Denver:No way!

Shepard:Best. Christmas. Ever. (Unless I end up hating you.)

Denver:I doubt it.

Denver:You’re, uh, you’re kind of my best friend, Shep.

Shepard:You’re kind of my best friend too. I don’t call you Bucky for nothing.

Denver:Bucky and Cap were totally lovers, not besties.

Shepard:So you’re saying you want to bang me?

Denver:OMG. No.

Denver:Merry Christmas, Captain.

Shepard:Merry Christmas, Bucky.

Shepard:We’ll come back to that banging thing later.

* * *

Denver:It’s almost midnight on the east coast.

Shepard:Wow. Thanks for telling me. All of our clocks actually stopped working.

Denver:Smartass.

Denver:I was telling you that because being honest is my New Year’s resolution and I have something I’d like to confess.

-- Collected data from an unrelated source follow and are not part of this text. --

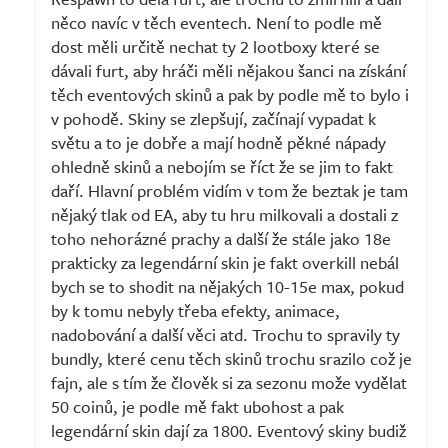
něco navíc v těch eventech. Není to podle mě
dost měli určitě nechat ty 2 lootboxy které se
dávali furt, aby hráči měli nějakou šanci na získání
těch eventových skinů a pak by podle mě to bylo i
v pohodě. Skiny se zlepšují, začínají vypadat k
světu a to je dobře a mají hodně pěkné nápady
ohledně skinů a nebojím se říct že se jim to fakt
daří. Hlavní problém vidím v tom že beztak je tam
nějaký tlak od EA, aby tu hru milkovali a dostali z
toho nehorázné prachy a další že stále jako 18e
prakticky za legendární skin je fakt overkill nebál
bych se to shodit na nějakých 10-15e max, pokud
by k tomu nebyly třeba efekty, animace,
nadobování a další věci atd. Trochu to spravily ty
bundly, které cenu těch skinů trochu srazilo což je
fajn, ale s tím že člověk si za sezonu može vydělat
50 coinů, je podle mě fakt ubohost a pak
legendární skin dají za 1800. Eventový skiny budiž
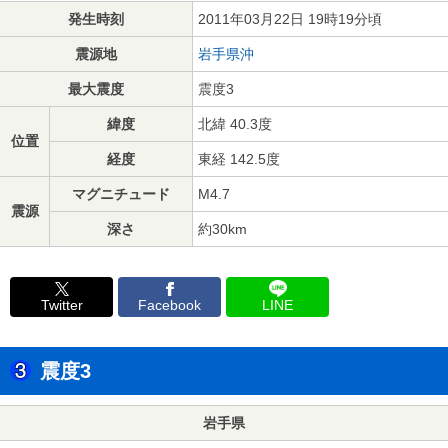
発生時刻
2011年03月22日 19時19分頃
震源地
岩手県沖
最大震度
震度3
緯度
北緯 40.3度
位置
経度
東経 142.5度
マグニチュード
M4.7
震源
深さ
約30km
Twitter
Facebook
LINE
震度3
岩手県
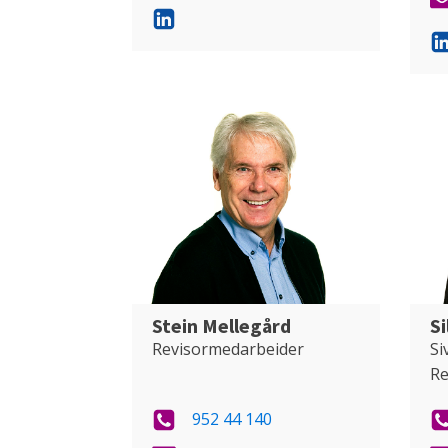
Stein Mellegård
Si
Revisormedarbeider
Si
Re
952 44 140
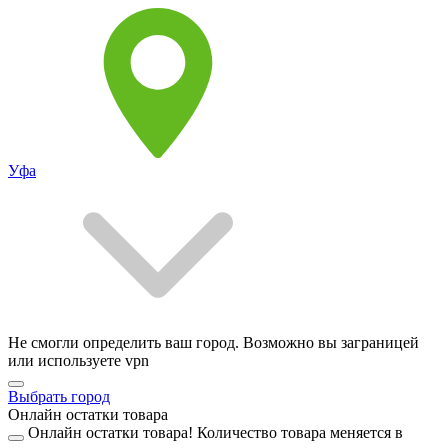
Уфа
Не смогли определить ваш город. Возможно вы заграницей
или используете vpn
Выбрать город
Онлайн остатки товара
Онлайн остатки товара!
Количество товара меняется в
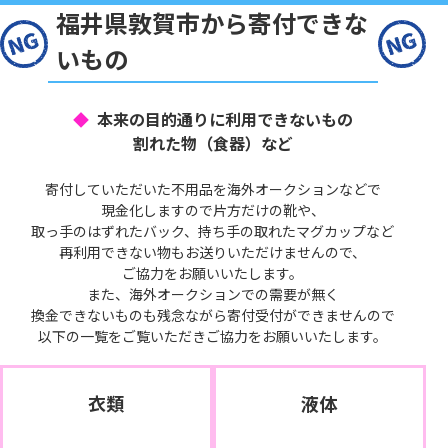
福井県敦賀市から寄付できな
いもの
本来の目的通りに利用できないもの
割れた物（食器）など
寄付していただいた不用品を海外オークションなどで
現金化しますので片方だけの靴や、
取っ手のはずれたバック、持ち手の取れたマグカップなど
再利用できない物もお送りいただけませんので、
ご協力をお願いいたします。
また、海外オークションでの需要が無く
換金できないものも残念ながら寄付受付ができませんので
以下の一覧をご覧いただきご協力をお願いいたします。
衣類
液体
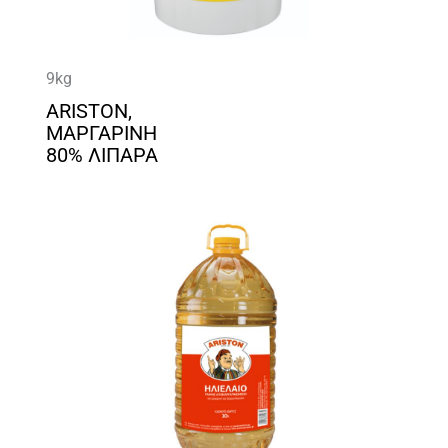
9kg
ARISTON,
ΜΑΡΓΑΡΙΝΗ
80% ΛΙΠΑΡΑ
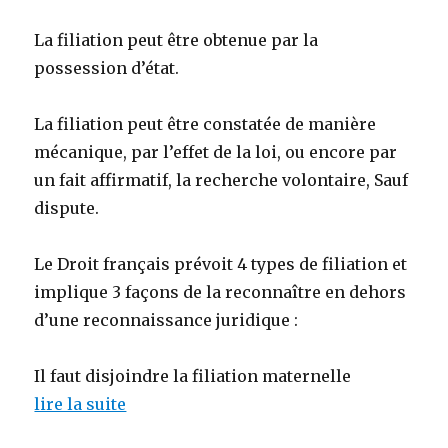
La filiation peut être obtenue par la
possession d’état.
La filiation peut être constatée de manière
mécanique, par l’effet de la loi, ou encore par
un fait affirmatif, la recherche volontaire, Sauf
dispute.
Le Droit français prévoit 4 types de filiation et
implique 3 façons de la reconnaître en dehors
d’une reconnaissance juridique :
Il faut disjoindre la filiation maternelle
lire la suite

Shepard:Of course you’re one of those people who believe in NY resolutions. Of course you are.

Denver:Shut up.

Shepard:Sorry (not). Confess away. I’m all ears.

Denver:I’m not going to pussyfoot around it like you did.

Shepard:I don’t know…this feels like pussyfooting to me.

Denver:I like you too.

Shepard:I know you do.

Denver:UGH. That is NOT the right response, Shepard!

Shepard:Oh, I’m sorry. Let me act surprised then.

Shepard:Golly gee, I had NO idea. Wow. I’m SO flattered.

Denver:I lied. I hate you again.

Shepard:You could never hate me.

Shepard:So what are we going to do about this mutual attraction?

Denver:What can we do? We live over two thousand miles apart.